### What the task requires:
Output the records exactly, and drop each picture.

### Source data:
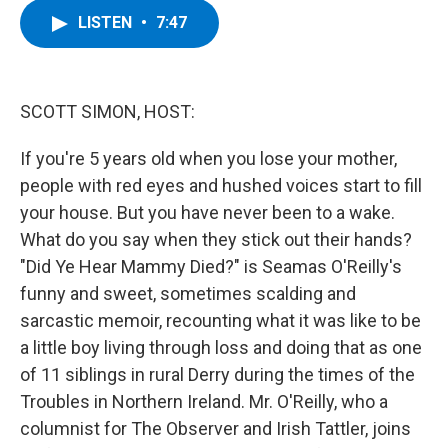
c
i
n
u
LISTEN
•
7:47
e
t
k
e
b
t
e
s
o
e
d
k
o
r
I
y
k
n
SCOTT SIMON, HOST:
If you're 5 years old when you lose your mother,
people with red eyes and hushed voices start to fill
your house. But you have never been to a wake.
What do you say when they stick out their hands?
"Did Ye Hear Mammy Died?" is Seamas O'Reilly's
funny and sweet, sometimes scalding and
sarcastic memoir, recounting what it was like to be
a little boy living through loss and doing that as one
of 11 siblings in rural Derry during the times of the
Troubles in Northern Ireland. Mr. O'Reilly, who a
columnist for The Observer and Irish Tattler, joins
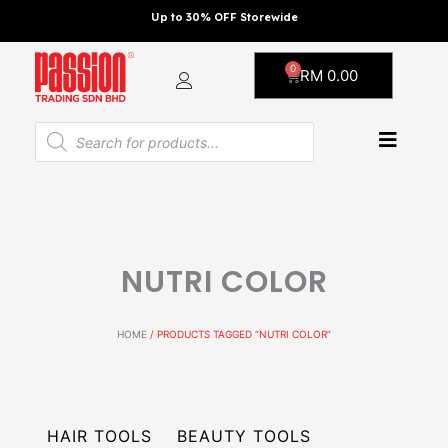
Skip
Up to 30% OFF Storewide
to
content
0
Cart
RM
0.00
Products
search
NUTRI COLOR
HOME
/ PRODUCTS TAGGED “NUTRI COLOR”
HAIR TOOLS
BEAUTY TOOLS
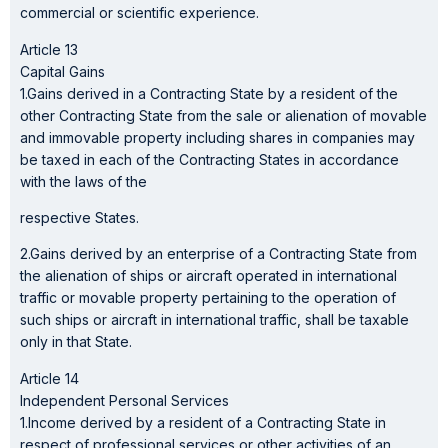
commercial or scientific experience.
Article 13
Capital Gains
1.Gains derived in a Contracting State by a resident of the
other Contracting State from the sale or alienation of movable
and immovable property including shares in companies may
be taxed in each of the Contracting States in accordance
with the laws of the
respective States.
2.Gains derived by an enterprise of a Contracting State from
the alienation of ships or aircraft operated in international
traffic or movable property pertaining to the operation of
such ships or aircraft in international traffic, shall be taxable
only in that State.
Article 14
Independent Personal Services
1.Income derived by a resident of a Contracting State in
respect of professional services or other activities of an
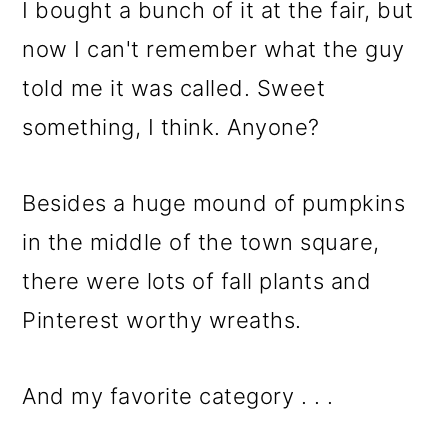
I bought a bunch of it at the fair, but
now I can't remember what the guy
told me it was called. Sweet
something, I think. Anyone?
Besides a huge mound of pumpkins
in the middle of the town square,
there were lots of fall plants and
Pinterest worthy wreaths.
And my favorite category . . .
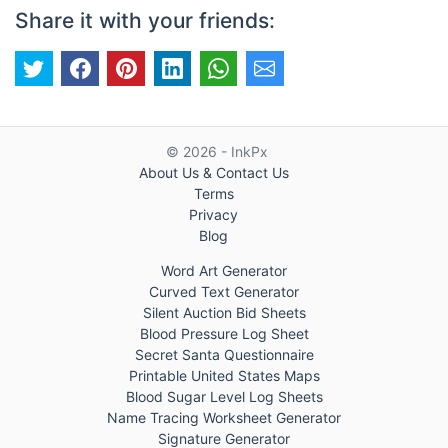
Share it with your friends:
© 2026 - InkPx
About Us & Contact Us
Terms
Privacy
Blog
Word Art Generator
Curved Text Generator
Silent Auction Bid Sheets
Blood Pressure Log Sheet
Secret Santa Questionnaire
Printable United States Maps
Blood Sugar Level Log Sheets
Name Tracing Worksheet Generator
Signature Generator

### Written reply:
c
i
n
u
LISTEN
•
7:47
e
t
k
e
b
t
e
s
o
e
d
k
o
r
I
y
k
n
SCOTT SIMON, HOST:
If you're 5 years old when you lose your mother,
people with red eyes and hushed voices start to fill
your house. But you have never been to a wake.
What do you say when they stick out their hands?
"Did Ye Hear Mammy Died?" is Seamas O'Reilly's
funny and sweet, sometimes scalding and
sarcastic memoir, recounting what it was like to be
a little boy living through loss and doing that as one
of 11 siblings in rural Derry during the times of the
Troubles in Northern Ireland. Mr. O'Reilly, who a
columnist for The Observer and Irish Tattler, joins
Skip
Up to 30% OFF Storewide
to
content
0
Cart
RM
0.00
Products
search
NUTRI COLOR
HOME
/ PRODUCTS TAGGED “NUTRI COLOR”
HAIR TOOLS
BEAUTY TOOLS
commercial or scientific experience.
Article 13
Capital Gains
1.Gains derived in a Contracting State by a resident of the
other Contracting State from the sale or alienation of movable
and immovable property including shares in companies may
be taxed in each of the Contracting States in accordance
with the laws of the
respective States.
2.Gains derived by an enterprise of a Contracting State from
the alienation of ships or aircraft operated in international
traffic or movable property pertaining to the operation of
such ships or aircraft in international traffic, shall be taxable
only in that State.
Article 14
Independent Personal Services
1.Income derived by a resident of a Contracting State in
respect of professional services or other activities of an
I bought a bunch of it at the fair, but
now I can't remember what the guy
told me it was called. Sweet
something, I think. Anyone?
Besides a huge mound of pumpkins
in the middle of the town square,
there were lots of fall plants and
Pinterest worthy wreaths.
And my favorite category . . .
Share it with your friends:
© 2026 - InkPx
About Us & Contact Us
Terms
Privacy
Blog
Word Art Generator
Curved Text Generator
Silent Auction Bid Sheets
Blood Pressure Log Sheet
Secret Santa Questionnaire
Printable United States Maps
Blood Sugar Level Log Sheets
Name Tracing Worksheet Generator
Signature Generator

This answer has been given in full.